Extracted material Block Start

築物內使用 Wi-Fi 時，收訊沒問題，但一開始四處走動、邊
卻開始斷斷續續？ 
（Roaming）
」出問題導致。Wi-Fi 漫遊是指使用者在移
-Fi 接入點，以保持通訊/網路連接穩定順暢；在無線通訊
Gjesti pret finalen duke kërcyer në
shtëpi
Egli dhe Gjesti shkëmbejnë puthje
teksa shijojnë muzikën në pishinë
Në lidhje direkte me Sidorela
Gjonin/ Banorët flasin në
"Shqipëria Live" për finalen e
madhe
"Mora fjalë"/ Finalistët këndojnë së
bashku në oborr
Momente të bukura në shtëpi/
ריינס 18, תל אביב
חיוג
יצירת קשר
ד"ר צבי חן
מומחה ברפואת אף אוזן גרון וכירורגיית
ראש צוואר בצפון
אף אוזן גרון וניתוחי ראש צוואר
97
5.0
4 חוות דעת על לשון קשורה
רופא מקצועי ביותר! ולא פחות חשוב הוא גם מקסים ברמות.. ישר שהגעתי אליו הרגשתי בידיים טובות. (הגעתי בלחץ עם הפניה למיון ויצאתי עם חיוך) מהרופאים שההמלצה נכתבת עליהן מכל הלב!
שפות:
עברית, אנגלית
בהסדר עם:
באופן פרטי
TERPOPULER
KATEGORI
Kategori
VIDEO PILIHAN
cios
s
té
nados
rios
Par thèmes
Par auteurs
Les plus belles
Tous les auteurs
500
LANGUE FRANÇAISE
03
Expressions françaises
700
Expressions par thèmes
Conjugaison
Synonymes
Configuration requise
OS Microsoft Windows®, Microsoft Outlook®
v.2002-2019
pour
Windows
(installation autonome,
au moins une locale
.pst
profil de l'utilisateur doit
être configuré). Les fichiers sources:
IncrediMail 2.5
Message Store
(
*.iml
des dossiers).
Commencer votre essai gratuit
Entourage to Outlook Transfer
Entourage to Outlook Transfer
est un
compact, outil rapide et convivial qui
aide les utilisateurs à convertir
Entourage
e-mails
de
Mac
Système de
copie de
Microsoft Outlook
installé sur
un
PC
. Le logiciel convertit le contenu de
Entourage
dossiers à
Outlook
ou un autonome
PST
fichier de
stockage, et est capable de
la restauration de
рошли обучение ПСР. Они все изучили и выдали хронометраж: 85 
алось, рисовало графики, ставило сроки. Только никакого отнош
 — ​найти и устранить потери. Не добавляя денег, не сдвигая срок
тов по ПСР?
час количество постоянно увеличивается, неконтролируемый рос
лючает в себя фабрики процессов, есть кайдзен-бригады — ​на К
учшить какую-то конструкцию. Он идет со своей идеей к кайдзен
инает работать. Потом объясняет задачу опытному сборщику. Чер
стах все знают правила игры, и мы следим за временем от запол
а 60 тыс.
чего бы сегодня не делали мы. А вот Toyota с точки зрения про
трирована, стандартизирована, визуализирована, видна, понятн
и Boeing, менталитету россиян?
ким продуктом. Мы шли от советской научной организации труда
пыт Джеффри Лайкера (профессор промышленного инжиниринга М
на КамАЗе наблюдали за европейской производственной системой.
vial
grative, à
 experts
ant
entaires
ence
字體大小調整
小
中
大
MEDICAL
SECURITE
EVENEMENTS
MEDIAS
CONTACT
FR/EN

Extracted material Block End

Copy every line of the records above that holds the word "Gjesti".

Gjesti pret finalen duke kërcyer në
Egli dhe Gjesti shkëmbejnë puthje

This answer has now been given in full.